London Capital Group Piyasa Analisti İpek Özkardeşkaya, “İngiltere’nin AB üyeliğinin ekonomik faydası yüksek. Brexit olasılığını düşük bir risk görüyorum. Ekonomik açıdan bakıldığı zaman İngiltere’nin AB’den sağladığı kazanç, sosyal yardım, mülteci krizi gibi konulardaki maddi zararının üzerinde.” görüşünü paylaştı.
AB ülkelerinden göç artış
küresel ekonomik krizin etkilerini 2011 yılından itibaren azaltmaya başlamayan ve büyümesini hızlandıran İngiltere’ye, AB içerisinden göçte de artış yaşandı. Resmi verilere göre, 2010 yılının Haziran ayı ile 2015 yılının Haziran ayı arasındaki dönemde AB dışından İngiltere’ye gelen göçmenlerin sayısı %8 azalırken, AB üyesi ülkelerden İngiltere’ye gelen göçmenleri sayısı ise %51 artış gösterdi. Oxford Üniversitesi Göç İzleme Birimi raporlarına göre, 2014 yılının başından itibaren Bulgaristan ve Romanya vatandaşlarının “serbest dolaşım” hakkını elde etmesi, İngiltere’ye göçün artmasında etkili oldu. 2015 yılının ilk çeyreğinden itibaren İngiltere’de, yaklaşık 3 milyon AB vatandaşı göçmen bulunuyor. Bunun yaklaşık 1,9 milyonluk kısmı çeşitli işlerde çalışıyor. University College London’ın geçen yıl yaptığı bir araştırmanın sonuçları, İngiltere’deki göçmenlerin ülke ekonomisine katkısını açık şekilde ortaya koyuyor. Araştırmaya göre, İngiltere’ye Avrupa Birliği üyesi ülkelerden gelen yabancılar, 2000-2011 yıllarında aldıkları sosyal yardımların toplamının yaklaşık 20 milyar sterlin fazlasını vergi olarak ödedi.

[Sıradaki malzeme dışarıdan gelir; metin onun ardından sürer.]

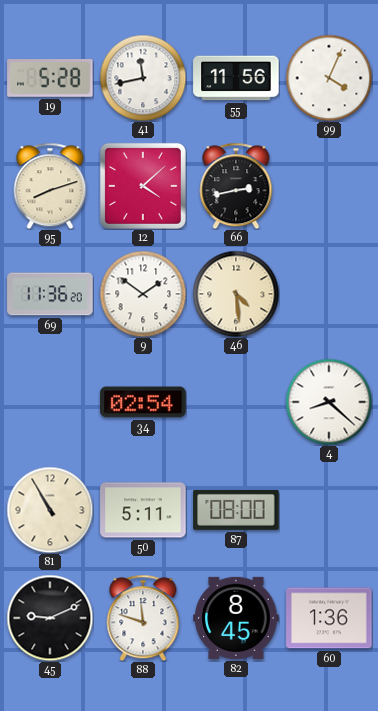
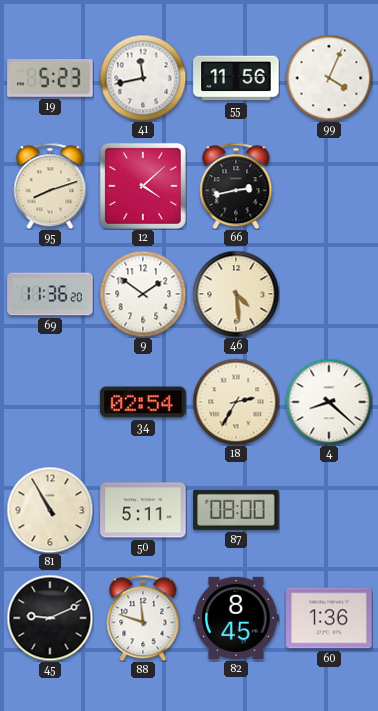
19: 5:28 -> 5:23
18: none -> 2:35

Bankalar, sigorta şirketleri ve finans kuruluşları endişeli
İngiltere’nin Avrupa Birliği’nden ayrılma ihtimali, Avrupa’nın en büyük finans merkezi Londra’daki bankalar, sigorta şirketleri ve finans kuruluşlarını endişelendiriyor. İngiltere’de.2 milyonun üzerinde çalışanı bulunan, 258 milyar dolar büyüklüğündeki finans sektörü, gayri safi yurt içi hâsılanın %12’sini, ülkedeki toplam istihdamın ise %7’sini sağlıyor. Finans kuruluşlarının temsilcileri, İngiltere’nin Avrupa Birliği’nden ayrılması durumunda, Londra’nın cazibesini, burada yerleşik şirketlerin de Avrupa Birliği mevzuatına tabi olmanın avantajlarını yitireceklerini belirtiyor.
Deutsche Bank’ın Baş Ekonomisti David Folkerts-Landau, Bloomberg’de yer alan yorumunda, İngiltere’nin üyelikten ayrılması durumunda birliğin finansal merkezi konumunun ikinci sınıfa düşeceğini iddia ederken, HSBC Bank da, Brexit durumunda uygulayacakları B Planı gereği, yatırım bankacılığı bölümündeki 5 bin çalışanının 1000’ini Paris’e kaydıracağını açıkladı.